Scare tactics are huge. Sextortion scams and blackmail schemes, coercing victims to send money in exchange for keeping very sensitive information private, have been getting people to shell out hundreds to thousands of dollars in cryptocurrency. Another campaign from earlier this year noted for using a victim’s legitimate password in an email as a scare tactic. [Note: a lot of your user’s passwords are already being bought and sold on the Dark Web, consider a network security assessment as a first step to see how vulnerable your team’s passwords are to compromise your network.]

Nearly a quarter of people receiving emotional email scams of the sort mentioned above are actually following instructions or clicking on links in the scam emails they’re receiving.

That can’t happen to you?

Think your team is too smart to click on a scam email?

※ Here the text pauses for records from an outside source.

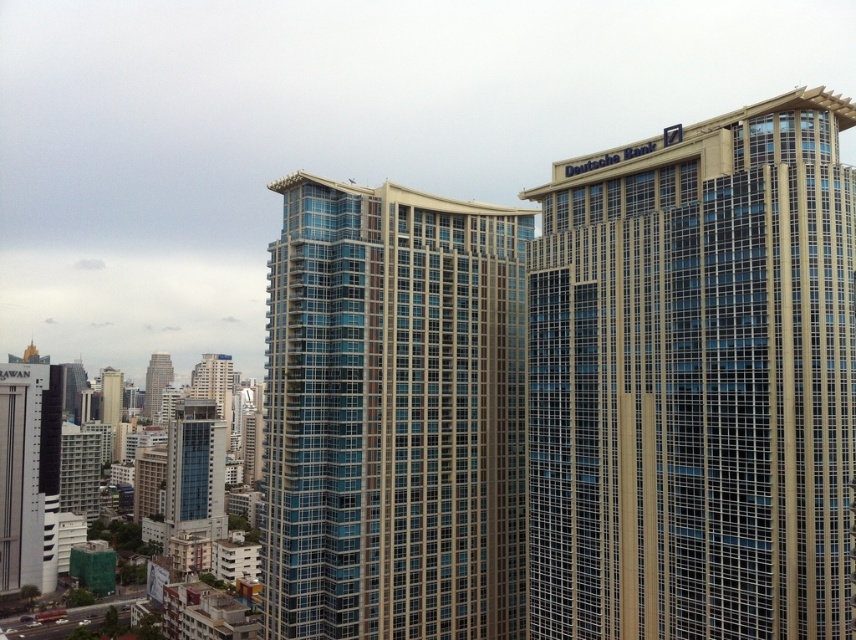 Question: Is glassy blue building at center to the left of white glossy building at lower left from the viewer's perspective?

Choices:
 (A) no
 (B) yes

Answer: (A)

Question: Does gold glass building at upper right have a greater width compared to matte glass building at left?

Choices:
 (A) yes
 (B) no

Answer: (B)

Question: Which object is the closest to the gold glass building at upper right?

Choices:
 (A) glassy blue skyscraper at center-left
 (B) blue glass building at center
 (C) glassy blue building at center

Answer: (C)

Question: Among these points, which one is farthest from the camera?

Choices:
 (A) (198, 408)
 (B) (54, 563)
 (C) (607, 570)

Answer: (A)

Question: Which point is farther from the camera taking this photo?

Choices:
 (A) (183, 440)
 (B) (158, 376)
 (C) (693, 378)

Answer: (B)

Question: Observing the image, what is the correct spatial positioning of glassy blue building at center in reference to white glossy building at lower left?

Choices:
 (A) right
 (B) left

Answer: (A)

That’s what nearly every organization that we’ve helped recover from a breach or attack thought before someone within their organization clicked or complied with a phishing email.

The modern phishing scam is far from the African Prince scams of the 2000’s. Criminals have realized how to optimize their messages and have studied how to trigger responses from normal, intelligent people.

It doesn’t matter how smart or cautious you think your team is. The bottom line is that it’s become exceedingly hard to make sure every single person on your team avoids falling for a scam.

What’s making things even harder?

Criminals have expanded their net to all sorts of social media and search platforms. Do you know anyone that listens to Spotify? What about translating something in Google Translate? These services, among others, have been used by criminal phishing schemes.

In 2019 cybercriminals are using old methods—the likes of phishing scams—with new tweaks to communicate a very convincing message to an audience that is listening.

My question to you: is your network prepared?

Do you have appropriate protections within your team’s email accounts? Do you even understand where your network vulnerabilities lie? Will one compromised account lead to a major data breach or cyberattack?